La tradición no desaparecerá en lo inmediato. Pero hay señales que obligan a abrir bien los ojos. Porque, así como no se puede prohibir por decreto algo que la gente ama y necesita, tampoco se puede mantener por decreto algo que la gente olvida o deja de lado. Manuel Utrera Aguilera es un ex torero muy mediocre que ahora pasa hambre. Dice que no llegó a triunfar por no tener buenos representantes, a los que llama padrinos. Y acepta que los jóvenes ya no se interesan por la tradición.

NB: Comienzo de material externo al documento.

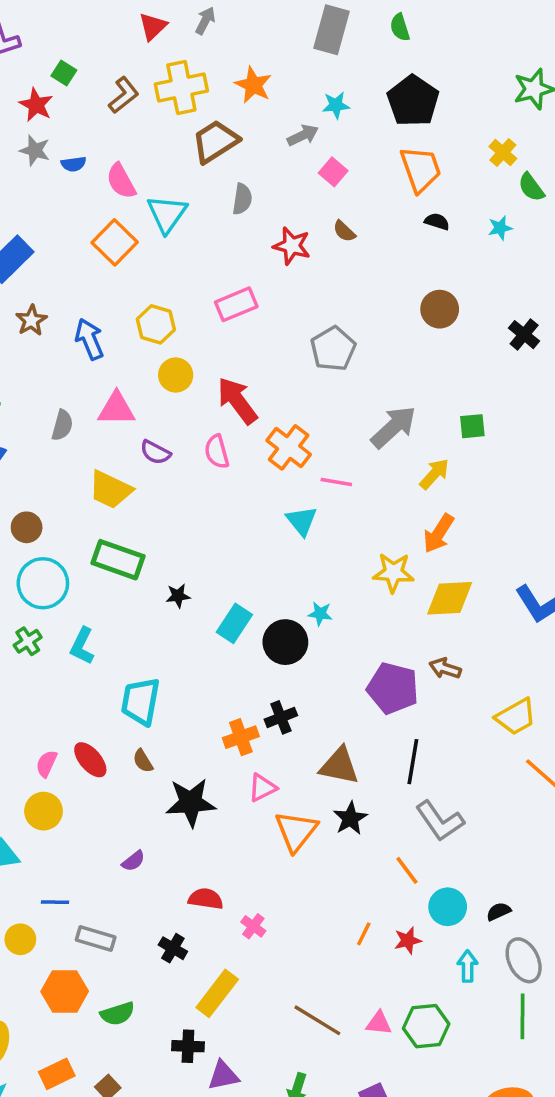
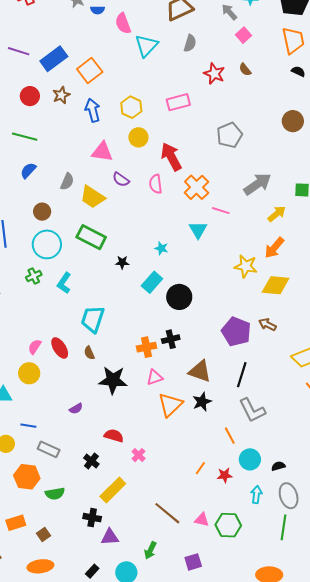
gray arrow: (303, 135) -> (229, 12), turned -114
orange square: (115, 242) -> (90, 71), moved
gray semicircle: (62, 425) -> (67, 182), moved
cyan star: (320, 614) -> (161, 248), moved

"Antes, cuando yo era un niño, con mis amigos jugábamos al toreo. Teníamos nuestras capas de juguete y salíamos a la calle, y uno hacía de toro y otro de torero. Los chicos de ahora sólo juegan al fútbol", se queja.
De Granada y Castilla
El toreo ha ido cambiando con el tiempo, igual que el fútbol o que otros espectáculos. Pero la utilización de toros, sin las reglas actuales, existía ya en los circos romanos, donde se lanzaba a estas bestias a la arena para que compitieran con otras especies animales. Cuando el concepto de circo romano fue trasladado a España, también se trasladó el uso de toros en estos espectáculos. Pero los diferentes dominadores de la península ibérica -godos, visigodos, vándalos- cortaron esa tradición, que fue retomada por los árabes, que invadieron el territorio en el 711 después de Cristo. En el siglo XV, cuando mandaba en Granada el rey moro Boabdil, había lidias en las que el toro se enfrentaba con el hombre. Al parecer, la nobleza de Castilla también copió ese divertimento quizá como una manera de decir: nosotros también somos bravos y valientes, y no tenemos nada que envidiarles a los moros.